-- WHAT NEEDS TO BE DONE --
Indicate, with the number alone, how many lines in the listing below hold the string "Richard".

START DATA UNDER STUDY

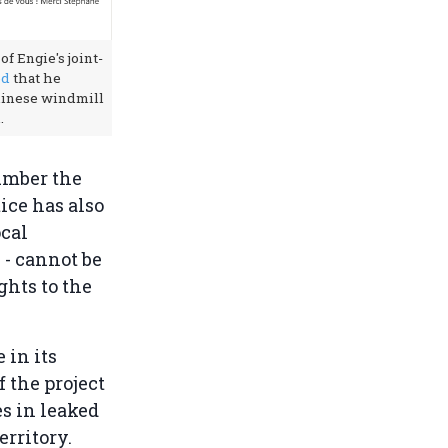
of Engie's joint-
ed
that he
hinese windmill
.
umber the
ice has also
ocal
 - cannot be
ghts to the
 in its
f the project
es in leaked
rritory.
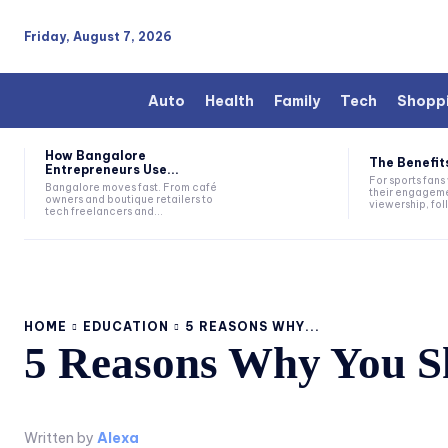
Friday, August 7, 2026
Auto
Health
Family
Tech
Shopp
How Bangalore
The Benefits
Entrepreneurs Use...
For sports fan
Bangalore moves fast. From café
their engageme
owners and boutique retailers to
viewership, fol
tech freelancers and...
HOME
EDUCATION
5 REASONS WHY...
5 Reasons Why You Sh
Written by
Alexa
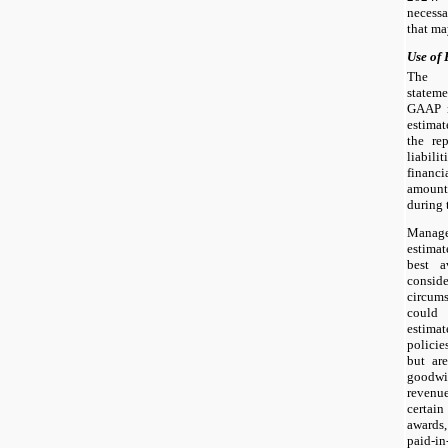
necessa
that ma
Use of 
The p
statem
GAAP r
estimat
the re
liabil
financi
amount
during 
Manag
estimat
best a
consid
circums
could 
estima
policie
but are
goodwi
revenu
certai
awards,
paid-i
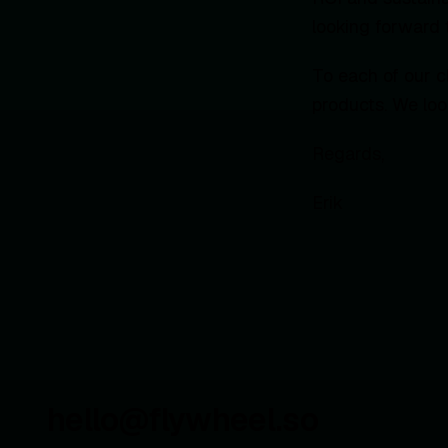
looking forward 
To each of our c
products. We loo
Regards,
Erik
hello@flywheel.so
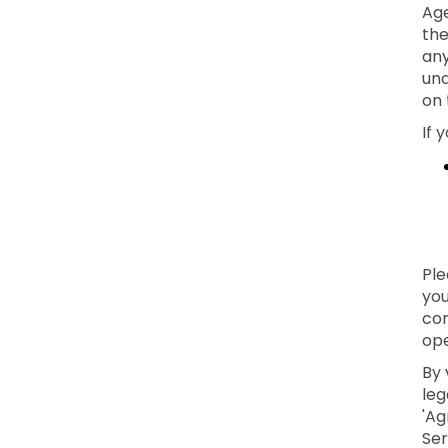
Age
the
any
und
on 
If 
Ple
you
con
ope
By 
leg
'Ag
Ser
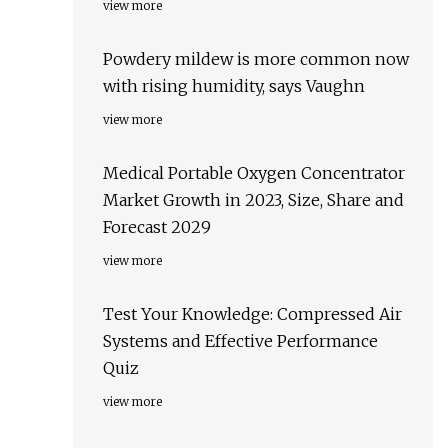
view more
Powdery mildew is more common now
with rising humidity, says Vaughn
view more
Medical Portable Oxygen Concentrator
Market Growth in 2023, Size, Share and
Forecast 2029
view more
Test Your Knowledge: Compressed Air
Systems and Effective Performance
Quiz
d
view more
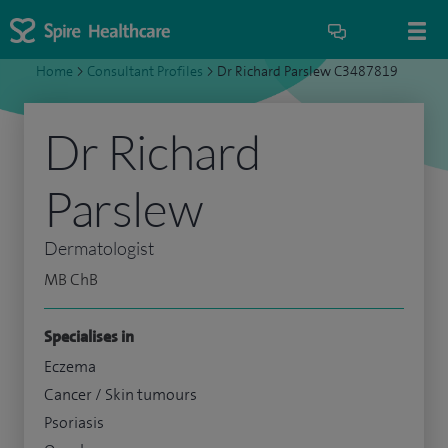
Home
>
Consultant Profiles
>
Dr Richard Parslew C3487819
Dr Richard
Parslew
Dermatologist
MB ChB
Specialises in
Eczema
Cancer / Skin tumours
Psoriasis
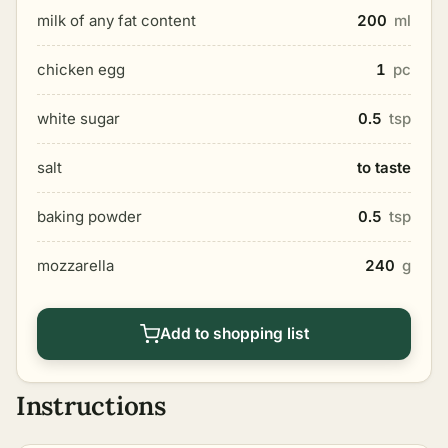
milk of any fat content
200
ml
chicken egg
1
pc
white sugar
0.5
tsp
salt
to taste
baking powder
0.5
tsp
mozzarella
240
g
Add to shopping list
Instructions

END DATA UNDER STUDY

-- PROBLEM SOLUTION --
2